Actually, I’ve written posts on how ridiculously convenient charging an EV is, as I think that’s one of the biggest benefits of these cars for the people who own them.

So, I’m not going to focus on that great convenience today. But I wanted to highlight a great comment one of my internet friends made on a post a few months ago — “if you can live with a charging rate of 5 miles per hour charging, there are more than 475 million 110 V electrical outlets that you can plug into but at 8-10 Amps.”

When you put it like that, the whole issue of “limited EV infrastructure” and range anxiety becomes somewhat comical — ridiculous. And then add in thousands of public EV charging stations and electrical outlets with even greater voltage (that can charge your EV faster than 110 V outlets can). Clearly. we’ve got a pretty built out and widespread EV infrastructure network.

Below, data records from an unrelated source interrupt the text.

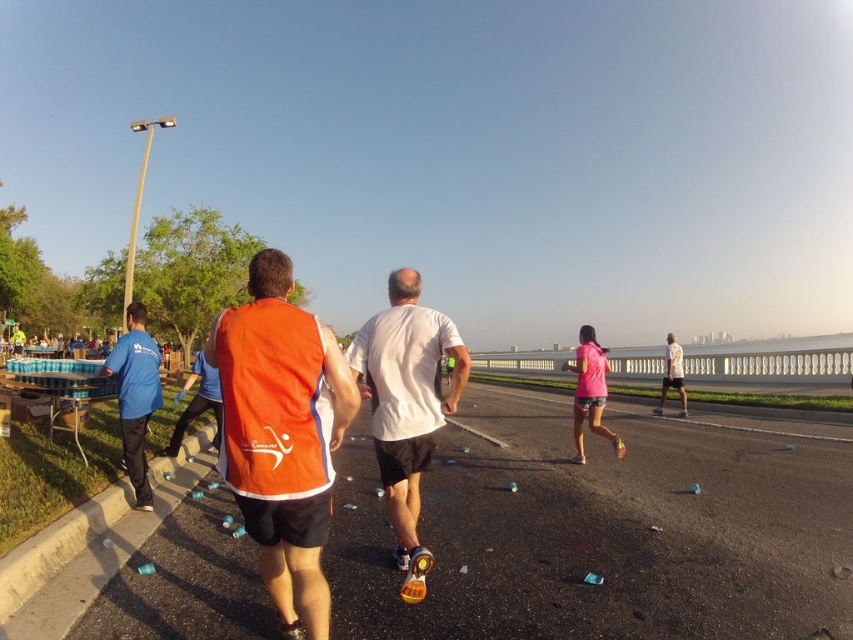 Is orange fabric vest at center wider than white matte shirt at center?

Yes, orange fabric vest at center is wider than white matte shirt at center.

Is orange fabric vest at center positioned at the back of white matte shirt at center?

No, it is not.

Image resolution: width=853 pixels, height=640 pixels. In order to click on orange fabric vest at center in this screenshot , I will do `click(281, 435)`.

Looking at this image, can you confirm if orange fabric vest at center is thinner than blue fabric shirt at left?

Yes.

Is point (300, 600) positioned behind point (125, 362)?

No, (300, 600) is closer to viewer.

Between point (273, 480) and point (141, 364), which one is positioned behind?

Positioned behind is point (141, 364).

The height and width of the screenshot is (640, 853). I want to click on orange fabric vest at center, so click(281, 435).

Which is in front, point (126, 381) or point (593, 369)?

Point (126, 381) is in front.

Does blue fabric shirt at left have a lesser width compared to pink matte shorts at center?

Correct, blue fabric shirt at left's width is less than pink matte shorts at center's.

Which is behind, point (148, 340) or point (599, 364)?

The point (599, 364) is more distant.

Find the location of a particular element. blue fabric shirt at left is located at coordinates (135, 396). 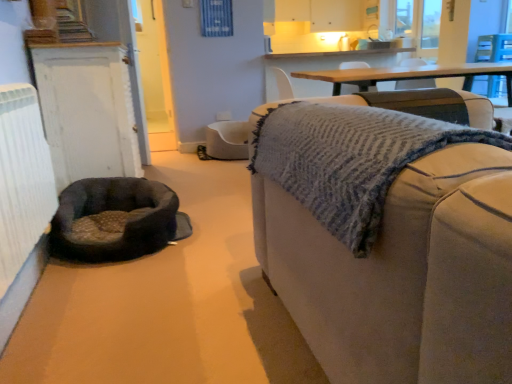 Question: Considering their positions, is white painted wood door at left located in front of or behind beige fabric couch at right?

Choices:
 (A) front
 (B) behind

Answer: (B)

Question: Is white painted wood door at left bigger or smaller than beige fabric couch at right?

Choices:
 (A) big
 (B) small

Answer: (B)

Question: Based on their relative distances, which object is farther from the beige fabric couch at right?

Choices:
 (A) white painted wood door at left
 (B) soft gray fabric dog bed at lower left
 (C) white textured radiator at left

Answer: (A)

Question: Which of these objects is positioned farthest from the white painted wood door at left?

Choices:
 (A) white textured radiator at left
 (B) beige fabric couch at right
 (C) soft gray fabric dog bed at lower left

Answer: (B) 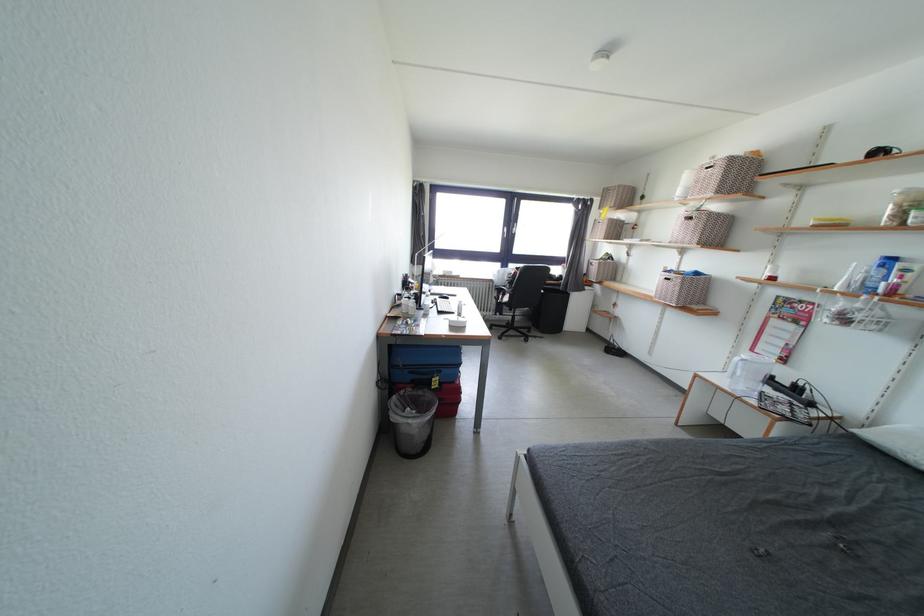 Where is `mesh trash can`? The image size is (924, 616). mesh trash can is located at coordinates (410, 427). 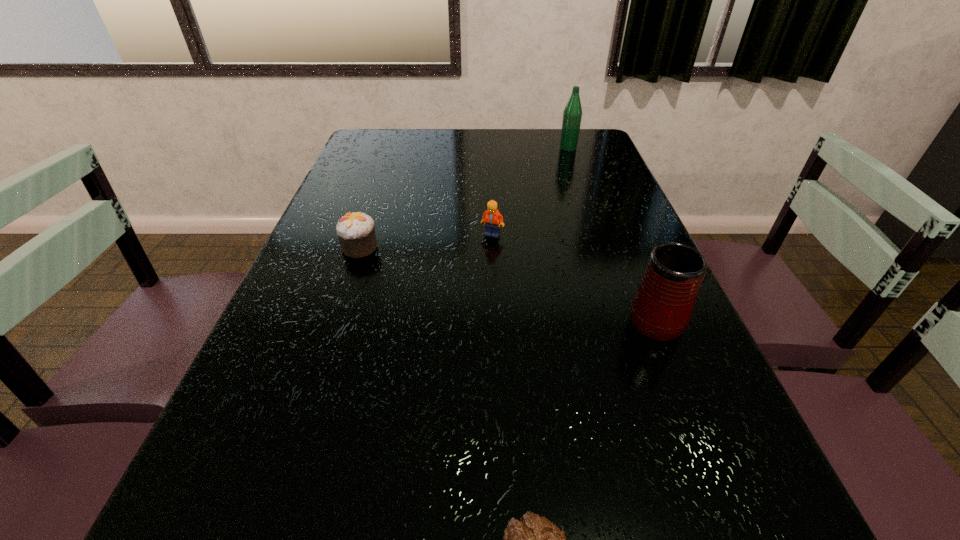 You are a GUI agent. You are given a task and a screenshot of the screen. Output one action in this format:
    pyautogui.click(x=<x>, y=<y>)
    Task: Click on the object that can be found as the third closest to the fourth shortest object
    This screenshot has width=960, height=540.
    Given the screenshot: What is the action you would take?
    pyautogui.click(x=356, y=232) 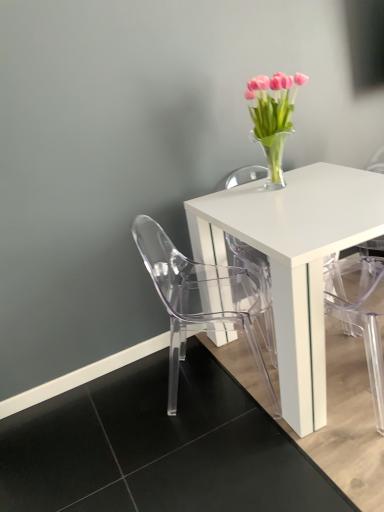 Where is `free point in front of pink glass vase at upper right`? free point in front of pink glass vase at upper right is located at coordinates (286, 196). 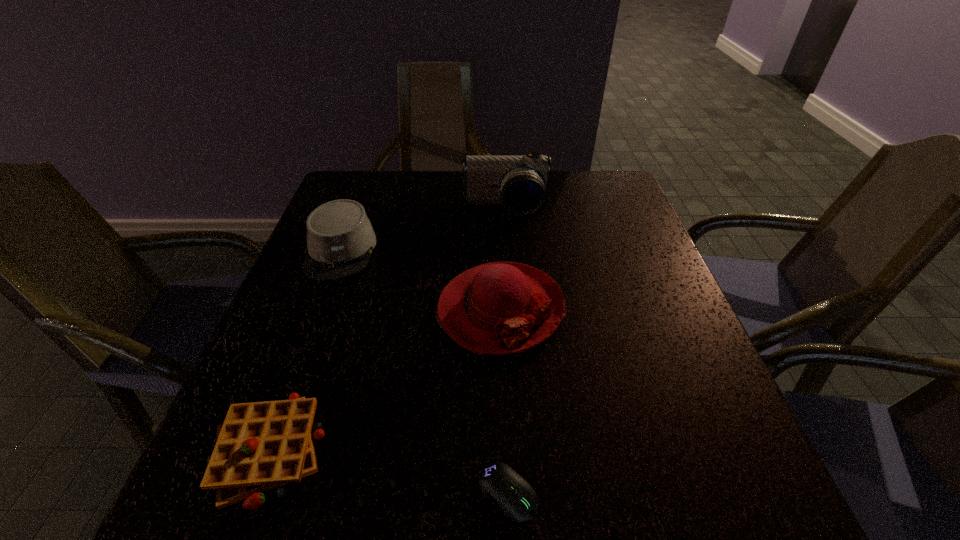 This screenshot has width=960, height=540. In order to click on vacant space located on the front-facing side of the third tallest object in this screenshot , I will do `click(285, 400)`.

The width and height of the screenshot is (960, 540). In order to click on vacant space located 0.180m on the back of the fourth tallest object in this screenshot , I will do `click(316, 320)`.

Image resolution: width=960 pixels, height=540 pixels. I want to click on free space located on the back of the computer equipment, so click(505, 418).

Find the location of `object that is at the far edge`. object that is at the far edge is located at coordinates (521, 183).

Identify the location of waffle that is positioned at the near edge. Image resolution: width=960 pixels, height=540 pixels. (260, 446).

This screenshot has height=540, width=960. I want to click on computer equipment at the near edge, so [499, 482].

Locate an element on the screen. The image size is (960, 540). hat positioned at the left edge is located at coordinates (340, 238).

The image size is (960, 540). What are the coordinates of `waffle that is at the left edge` in the screenshot? It's located at (260, 446).

Find the location of a particular element. object present at the near left corner is located at coordinates (260, 446).

The height and width of the screenshot is (540, 960). Find the location of `vacant space at the far edge of the desktop`. vacant space at the far edge of the desktop is located at coordinates (419, 214). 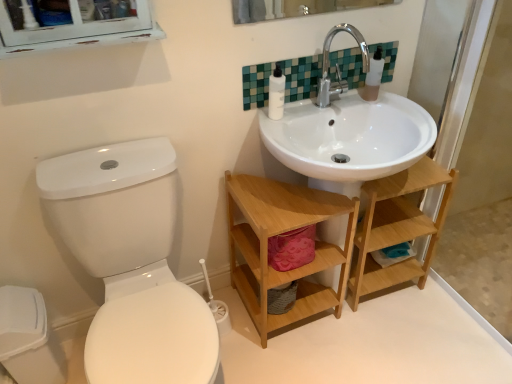 I want to click on vacant region to the left of transparent plastic soap dispenser at upper right, so click(x=341, y=98). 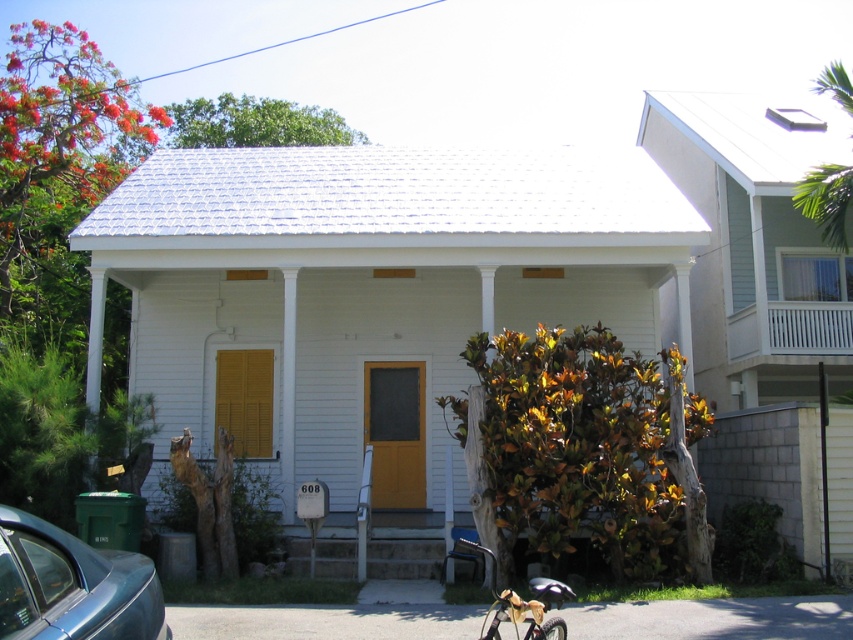 Question: Can you confirm if white painted wood porch at upper right is positioned above metallic gold bicycle at lower center?

Choices:
 (A) yes
 (B) no

Answer: (A)

Question: Can you confirm if metallic silver bicycle at lower center is smaller than metallic gold bicycle at lower center?

Choices:
 (A) yes
 (B) no

Answer: (B)

Question: Which point appears farthest from the camera in this image?

Choices:
 (A) [555, 582]
 (B) [561, 593]
 (C) [16, 632]

Answer: (A)

Question: Does metallic blue car at lower left appear on the left side of metallic gold bicycle at lower center?

Choices:
 (A) no
 (B) yes

Answer: (B)

Question: Which point is farther to the camera?

Choices:
 (A) (561, 636)
 (B) (798, 307)
 (C) (22, 582)
 (D) (490, 634)

Answer: (B)

Question: Which object appears closest to the camera in this image?

Choices:
 (A) metallic gold bicycle at lower center
 (B) metallic silver bicycle at lower center
 (C) metallic blue car at lower left

Answer: (C)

There is one key caveat. Many people who live in apartment buildings or condos or don’t have a parking place near an outlet for some other reason could have difficulties with an EV, and they may have the same lack of availability at work. 110 V outlets take a fairly long time (several hours) to charge an EV. Completely charging a 2013 Nissan Leaf using a 110 V outlet would take approximately 16 hours. However, with the 6.6kW charger that you can get when you buy a 2013 Leaf, and using a 240 V outlet, that is cut down to 4 hours. 110 V outlets can be very helpful to owners who have access to them, but for those without, some sort of residential charging solution or good EV charging infrastructure at work or nearby is still important.

Your thoughts?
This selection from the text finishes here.